Please note that when you first run the program, it will check to see if you have the u2net models, if you do not, it will pull them from this repo

It is also possible to run this without installing it via pip, just clone the git to local start a virtual env and install requirements and run

python -m backgroundremover.cmd.cli -i "video.mp4" -mk -o "output.mov"

and for windows

python.exe -m backgroundremover.cmd.cli -i "video.mp4" -mk -o "output.mov"

Installation using Docker

git clone https://github.com/nadermx/backgroundremover.git
cd backgroundremover
docker build -t bgremover .
alias backgroundremover='docker run -it --rm -v "$(pwd):/tmp" bgremover:latest'

Usage as a cli

Image

Remove the background from a local file image

backgroundremover -i "/path/to/image.jpeg" -o "output.png"

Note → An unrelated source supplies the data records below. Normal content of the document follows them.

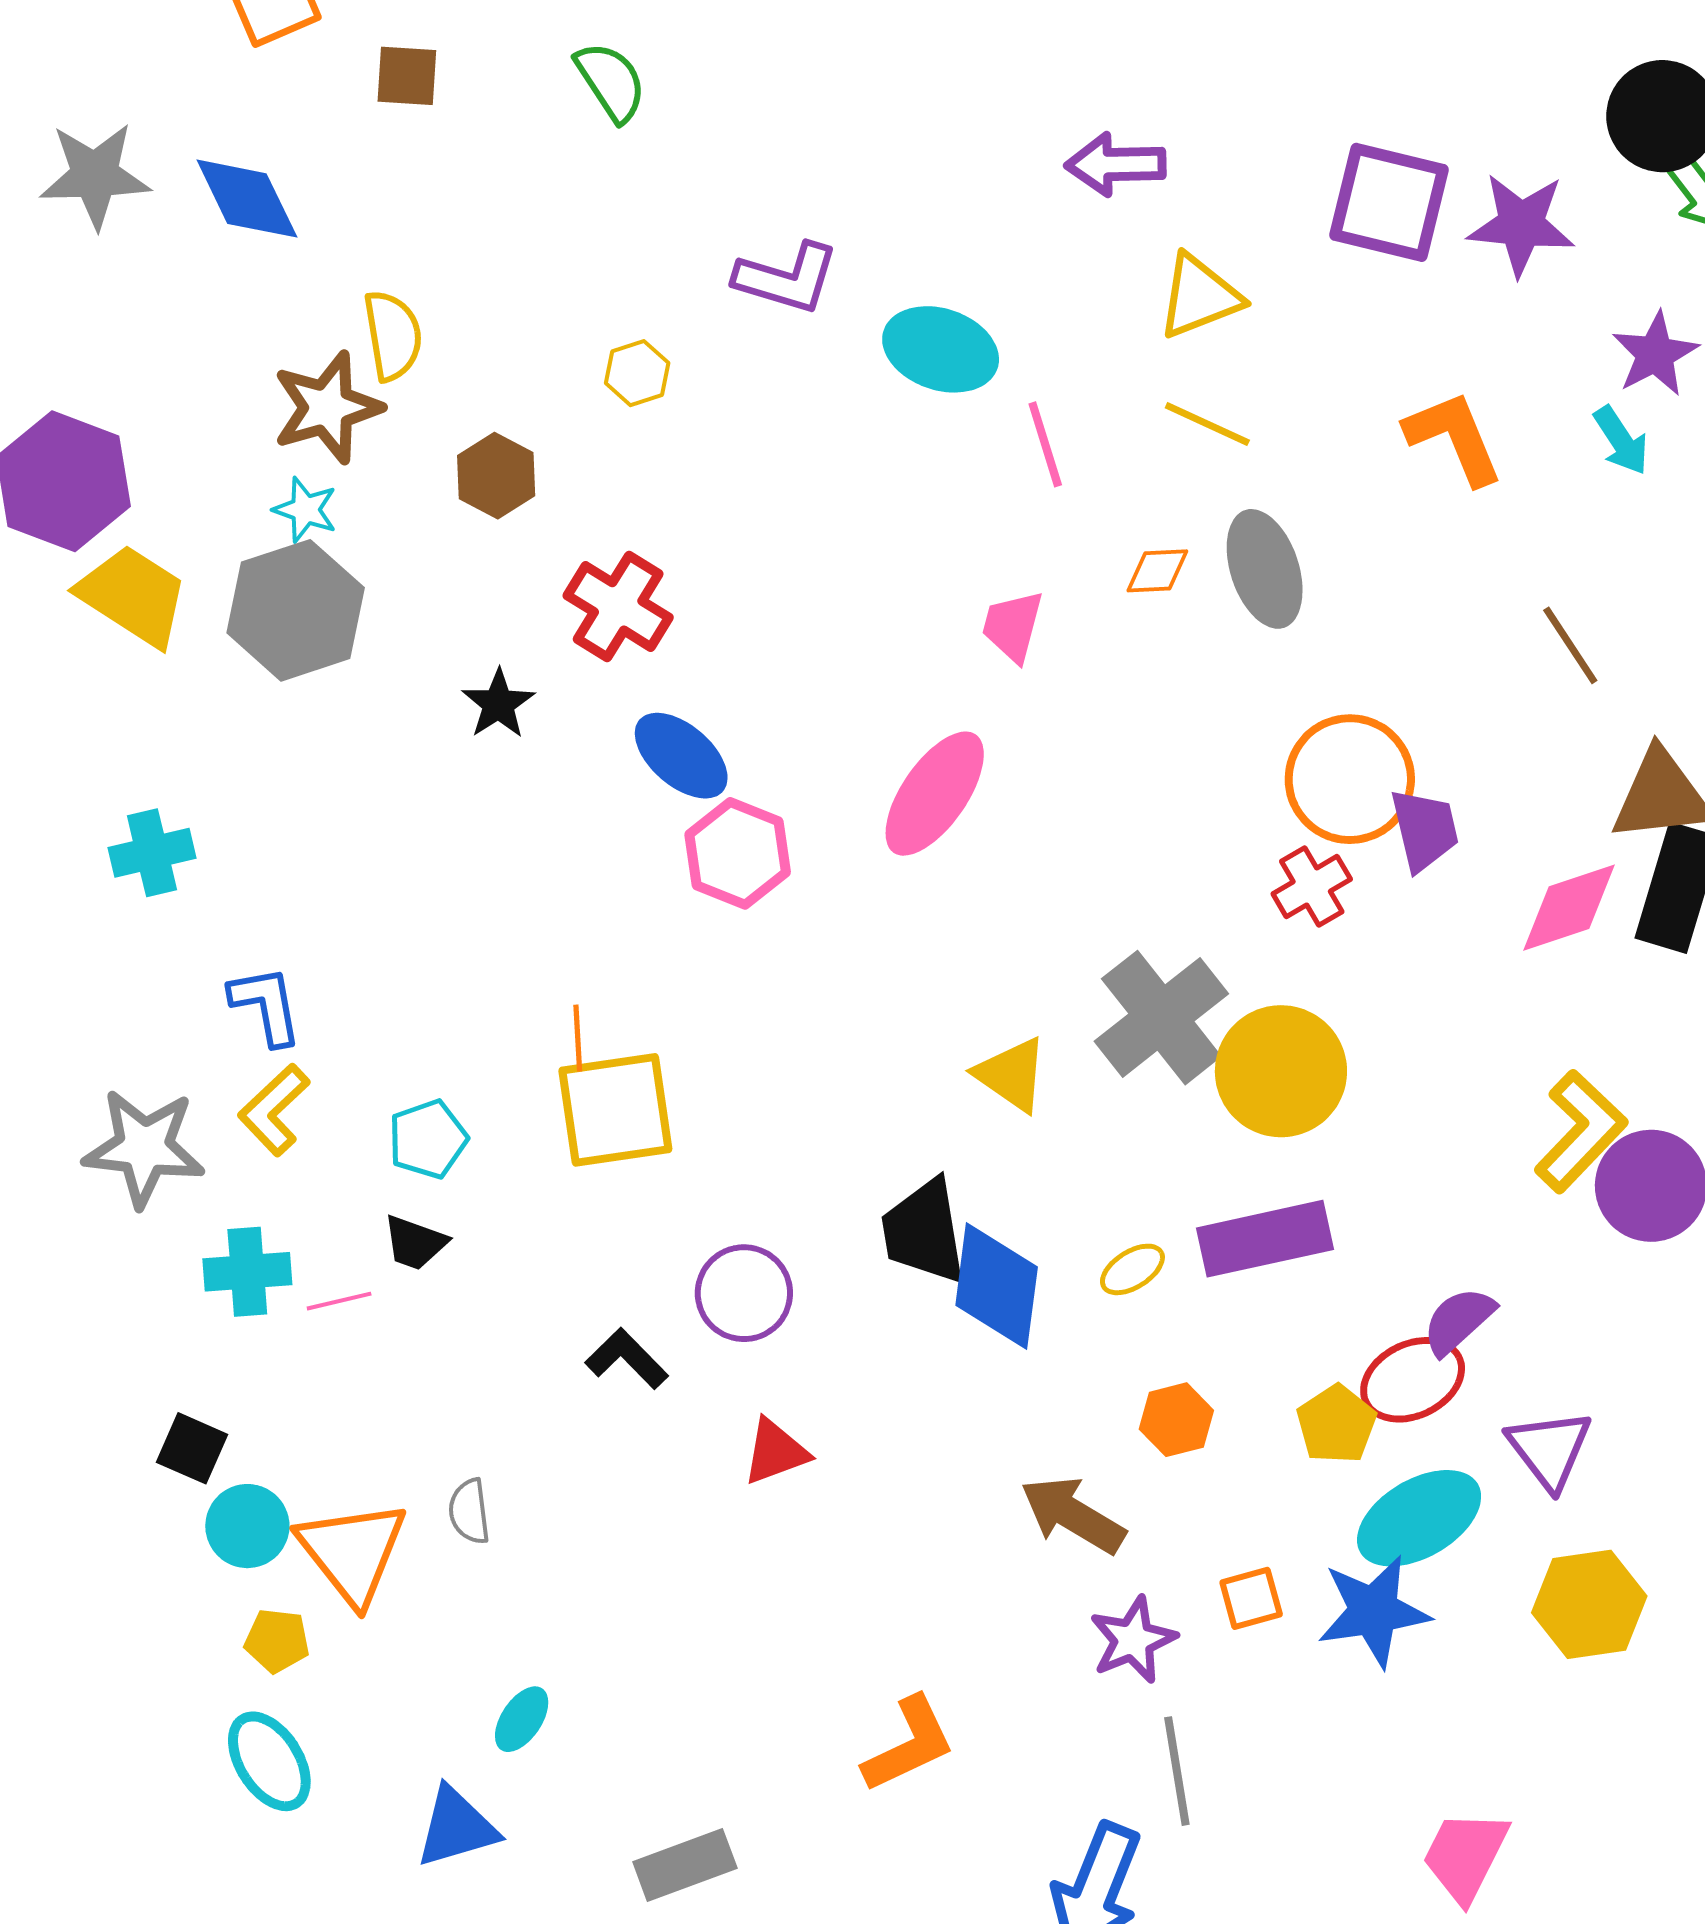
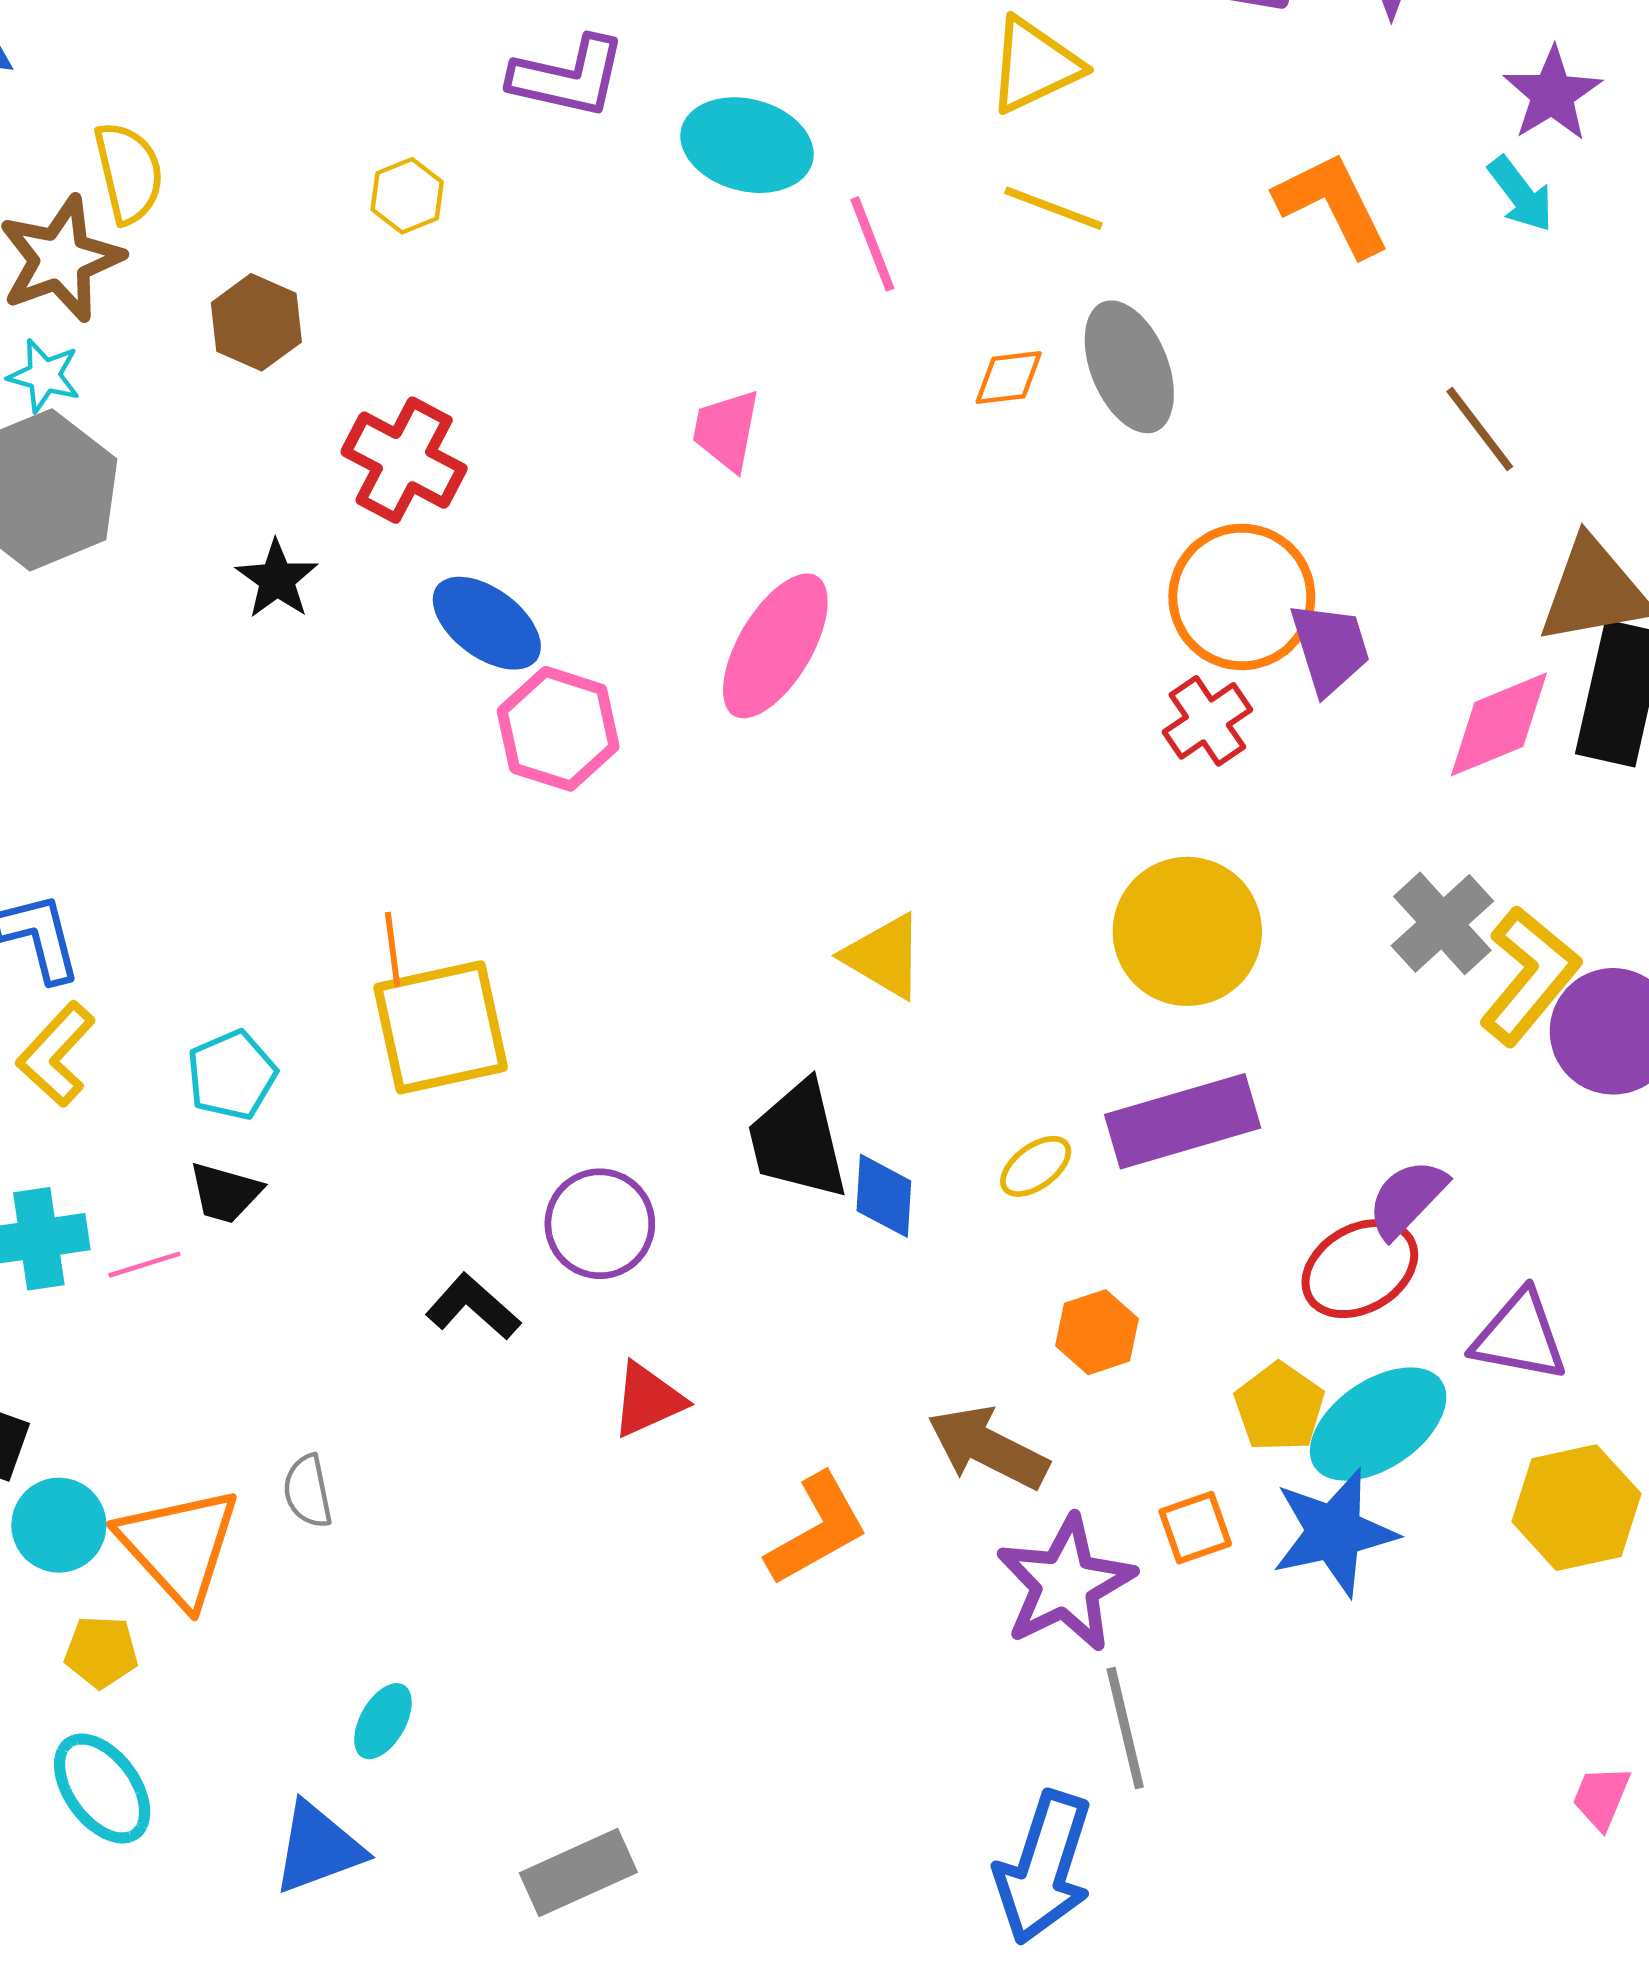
pink trapezoid: (1013, 626) -> (726, 430), moved
gray cross: (1161, 1018) -> (1442, 923), moved, size x0.7
blue diamond: (997, 1286) -> (884, 1196), size x0.6
yellow pentagon: (1336, 1424) -> (1279, 1407), moved
purple triangle: (1549, 1449) -> (1520, 1336), turned -38
purple star: (1133, 1640) -> (1065, 1584), size x1.4
orange L-shape: (909, 1744) -> (817, 1529), moved
pink trapezoid: (1465, 1856) -> (1601, 1797), moved, size x0.6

Advance usage for image background removal

Sometimes it is possible to achieve better results by turning on alpha matting. Example:

backgroundremover -i "/path/to/image.jpeg" -a -ae 15 -o "output.png"

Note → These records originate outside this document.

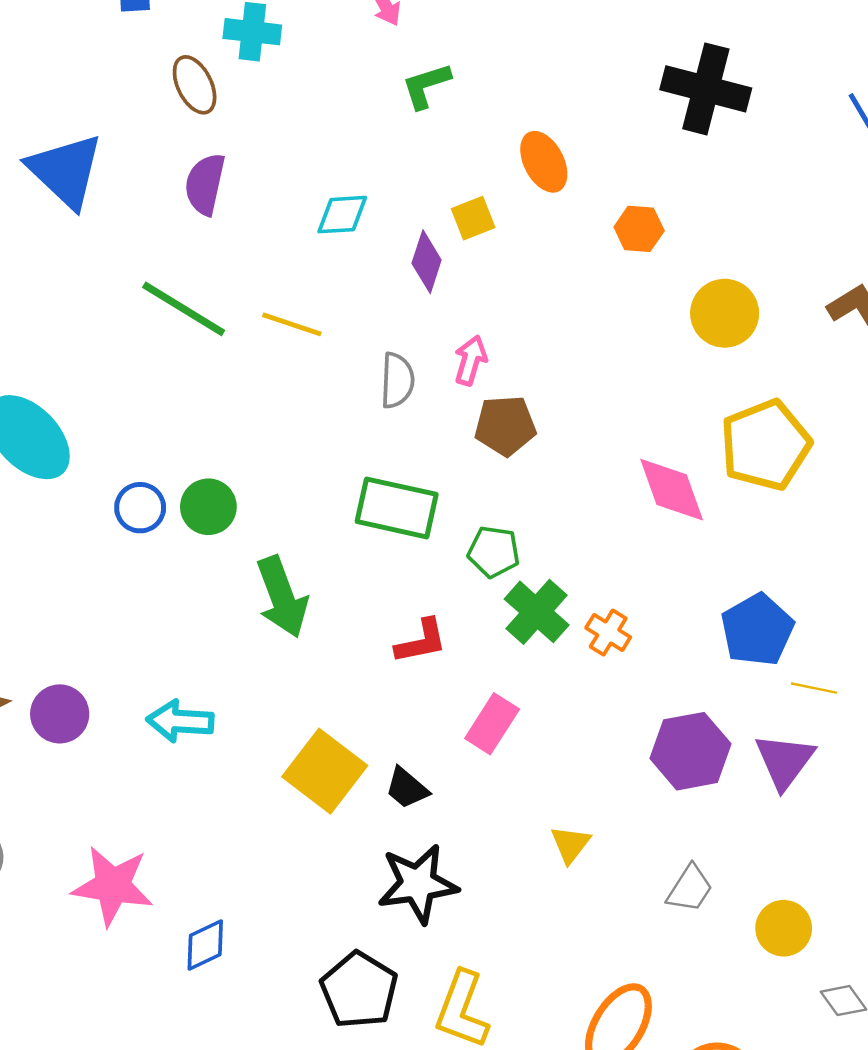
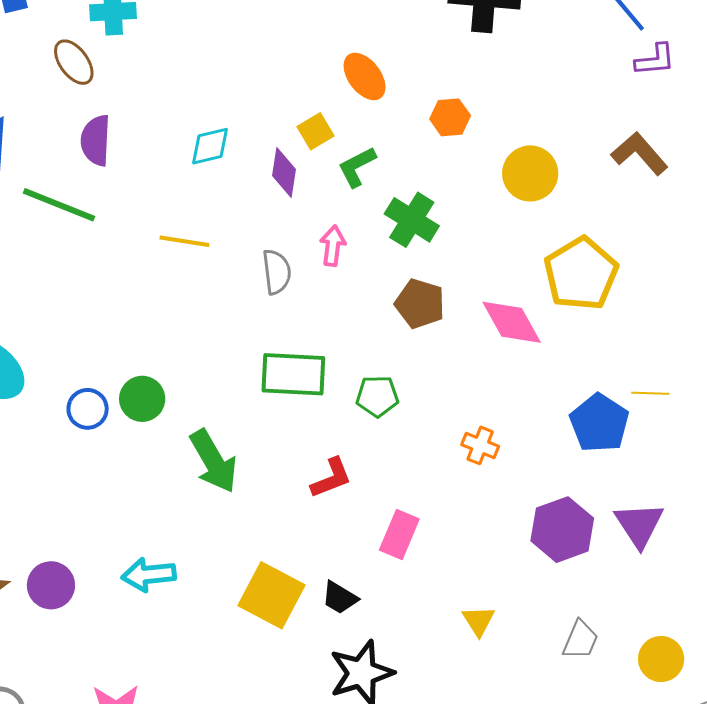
green L-shape: (426, 86) -> (357, 167), moved
green line: (184, 309) -> (59, 205), moved
brown pentagon: (505, 426) -> (420, 304), moved, turned 30
green cross: (537, 612) -> (412, 220), moved
yellow line: (814, 688) -> (650, 393), moved

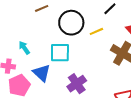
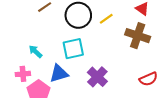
blue triangle: (42, 73) -> (59, 73), turned -48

change the model for different background removal methods between u2netp, u2net, or u2net_human_seg

backgroundremover -i "/path/to/image.jpeg" -m "u2net_human_seg" -o "output.png"

Video

remove background from video and make transparent mov

backgroundremover -i "/path/to/video.mp4" -tv -o "output.mov"

remove background from local video and overlay it over other video

backgroundremover -i "/path/to/video.mp4" -tov "/path/to/videtobeoverlayed.mp4" -o "output.mov"

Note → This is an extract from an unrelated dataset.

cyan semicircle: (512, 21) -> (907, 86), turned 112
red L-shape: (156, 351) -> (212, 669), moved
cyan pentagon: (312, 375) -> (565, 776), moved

remove background from local video and overlay it over an image

backgroundremover -i "/path/to/video.mp4" -toi "/path/to/videtobeoverlayed.mp4" -o "output.mov"

remove background from video and make transparent gif

backgroundremover -i "/path/to/video.mp4" -tg -o "output.gif"

Make matte key file (green screen overlay)

Make a matte file for premiere

backgroundremover -i "/path/to/video.mp4" -mk -o "output.matte.mp4"

Advance usage for video

Change the framerate of the video (default is set to 30)

backgroundremover -i "/path/to/video.mp4" -fr 30 -tv -o "output.mov"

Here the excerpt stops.